▶ _Data provided_
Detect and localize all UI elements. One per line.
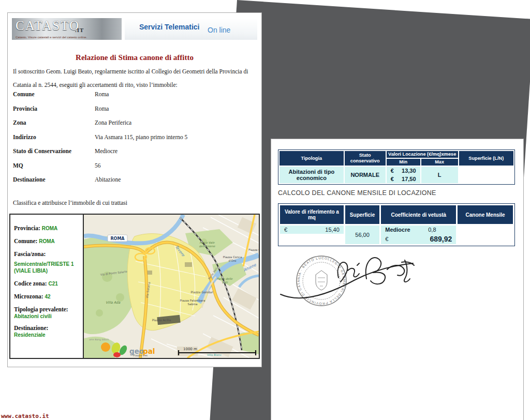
services-title: Servizi Telematici <box>139 23 199 31</box>
cell-tipologia: Abitazioni di tipo economico <box>279 167 344 183</box>
map-label-roma: ROMA <box>110 236 125 241</box>
logo-tld: .IT <box>75 27 84 33</box>
intro-paragraph: Il sottoscritto Geom. Luigi Beato, regol… <box>13 65 257 92</box>
zone-item: Provincia: ROMA <box>14 225 81 232</box>
stamp-icon: COLLEGIO GEOMETRI DELLA PROVINCIA DI CAT… <box>277 241 346 306</box>
property-fields: ComuneRoma ProvinciaRoma ZonaZona Perife… <box>13 91 257 191</box>
field-value: Abitazione <box>95 176 121 191</box>
stamp-text: COLLEGIO GEOMETRI DELLA PROVINCIA DI CAT… <box>277 241 346 306</box>
map-label-conca-1: Piazza Conca <box>223 256 242 259</box>
table-header-coeff: Coefficiente di vetustà <box>381 205 456 224</box>
calc-table: Valore di riferimento a mq Superficie Co… <box>278 203 515 246</box>
zone-label: Destinazione: <box>14 325 48 331</box>
field-label: Comune <box>13 91 95 106</box>
intro-line-2: Catania al n. 2544, eseguiti gli accerta… <box>13 78 257 92</box>
geopal-text-geo: geo <box>129 347 144 355</box>
report-page-2: Tipologia Stato conservativo Valori Loca… <box>271 139 524 420</box>
field-label: Destinazione <box>13 176 95 191</box>
table-header-superficie2: Superficie <box>345 205 379 224</box>
zone-value: ROMA <box>42 226 58 231</box>
map-label-conca-2: d'Oro <box>228 259 237 262</box>
cell-max: € 17,50 <box>387 175 420 183</box>
zone-label: Microzona: <box>14 293 43 299</box>
city-map: ROMA Tevere Aniene Parco Vale dell'Anien… <box>84 215 259 358</box>
calc-section-title: CALCOLO DEL CANONE MENSILE DI LOCAZIONE <box>278 189 436 197</box>
geopal-text-pal: pal <box>143 347 155 355</box>
cell-coefficiente: Mediocre 0,8 <box>381 226 456 234</box>
zone-item: Fascia/zona: <box>14 251 81 258</box>
min-value: 13,30 <box>402 168 416 174</box>
map-label-palombara-2: Sabina <box>187 303 197 306</box>
zone-item: Microzona: 42 <box>14 293 81 300</box>
field-value: 56 <box>95 162 101 177</box>
cell-superficie: L <box>421 167 458 183</box>
field-row: IndirizzoVia Asmara 115, piano primo int… <box>13 134 257 148</box>
zone-value: ROMA <box>39 238 55 244</box>
classification-note: Classifica e attribuisce l’immobile di c… <box>13 200 127 206</box>
field-row: Stato di ConservazioneMediocre <box>13 148 257 162</box>
cell-valore: € 15,40 <box>280 226 344 234</box>
zone-value: Abitazioni civili <box>14 313 52 319</box>
map-label-piazza-car: Piazza Car <box>248 248 259 251</box>
zone-item: Semicentrale/TRIESTE 1 (VIALE LIBIA) <box>14 261 81 274</box>
stamp-and-signature: COLLEGIO GEOMETRI DELLA PROVINCIA DI CAT… <box>277 241 422 320</box>
site-header: CATASTO .IT Catasto, Visure catastali e … <box>12 18 257 40</box>
field-row: ProvinciaRoma <box>13 106 257 120</box>
canone-value: 689,92 <box>430 235 452 243</box>
zone-item: Destinazione: Residenziale <box>14 325 81 338</box>
zone-value: C21 <box>48 281 57 287</box>
zone-item: Tipologia prevalente: Abitazioni civili <box>14 306 81 320</box>
coeff-value: 0,8 <box>428 227 436 233</box>
zone-label: Provincia: <box>14 225 40 231</box>
map-label-parco-aniene-2: dell'Aniene <box>199 245 216 248</box>
intro-line-1: Il sottoscritto Geom. Luigi Beato, regol… <box>13 65 257 78</box>
map-label-parco-aniene-1: Parco Vale <box>200 241 215 244</box>
zone-label: Tipologia prevalente: <box>14 306 68 312</box>
report-title: Relazione di Stima canone di affitto <box>8 53 261 62</box>
valuation-table: Tipologia Stato conservativo Valori Loca… <box>278 149 515 185</box>
catasto-logo: CATASTO .IT Catasto, Visure catastali e … <box>12 18 122 40</box>
field-row: DestinazioneAbitazione <box>13 176 257 191</box>
map-label-palombara-1: Piazza Palombara <box>180 299 205 302</box>
field-value: Mediocre <box>95 148 117 162</box>
currency-symbol: € <box>284 227 287 233</box>
signature-image: COLLEGIO GEOMETRI DELLA PROVINCIA DI CAT… <box>277 241 422 318</box>
field-label: Stato di Conservazione <box>13 148 95 162</box>
currency-symbol: € <box>391 176 394 182</box>
zone-label: Comune: <box>14 238 37 244</box>
zone-value: Semicentrale/TRIESTE 1 (VIALE LIBIA) <box>14 261 81 274</box>
zone-value: 42 <box>45 294 51 299</box>
zone-label: Fascia/zona: <box>14 251 46 257</box>
field-label: Indirizzo <box>13 134 95 148</box>
field-value: Via Asmara 115, piano primo interno 5 <box>95 134 187 148</box>
site-watermark: www.catasto.it <box>1 413 49 419</box>
field-label: MQ <box>13 162 95 177</box>
table-header-valore: Valore di riferimento a mq <box>280 205 344 224</box>
zone-item: Comune: ROMA <box>14 238 81 245</box>
table-header-min: Min <box>387 159 420 166</box>
map-label-gondar: Piazza Gondar <box>191 290 213 294</box>
field-value: Roma <box>95 106 109 120</box>
table-header-valori: Valori Locazione (€/mq)xmese <box>387 151 458 158</box>
field-value: Roma <box>95 91 109 106</box>
field-value: Zona Periferica <box>95 119 131 134</box>
zone-label: Codice zona: <box>14 280 47 287</box>
zone-value: Residenziale <box>14 332 46 338</box>
field-row: ComuneRoma <box>13 91 257 106</box>
table-header-canone: Canone Mensile <box>458 205 513 224</box>
currency-symbol: € <box>391 168 394 174</box>
table-header-superficie: Superficie (L/N) <box>459 151 513 166</box>
zone-and-map-box: Provincia: ROMA Comune: ROMA Fascia/zona… <box>9 214 260 359</box>
cell-stato: NORMALE <box>345 167 386 183</box>
map-label-villa-ada: Villa Ada <box>106 301 121 305</box>
map-label-parco-valli-1: Parco delle <box>217 277 233 280</box>
map-label-acilia: Piazza Acilia <box>152 318 171 322</box>
svg-text:COLLEGIO GEOMETRI DELLA PROVIN: COLLEGIO GEOMETRI DELLA PROVINCIA DI CAT… <box>277 241 346 306</box>
map-image: ROMA Tevere Aniene Parco Vale dell'Anien… <box>84 215 259 358</box>
field-label: Zona <box>13 119 95 134</box>
zone-item: Codice zona: C21 <box>14 280 81 287</box>
scale-label: 1000 m <box>183 347 197 351</box>
cell-min: € 13,30 <box>387 167 420 175</box>
map-attribution: ams Bang bdoch <box>89 338 109 341</box>
field-row: MQ56 <box>13 162 257 177</box>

▶ _Exercise_
If the word "symbol" appears in a line above, copy that line.

▶ _Output for this exercise_
currency-symbol: € <box>284 227 287 233</box>
currency-symbol: € <box>391 176 394 182</box>
currency-symbol: € <box>391 168 394 174</box>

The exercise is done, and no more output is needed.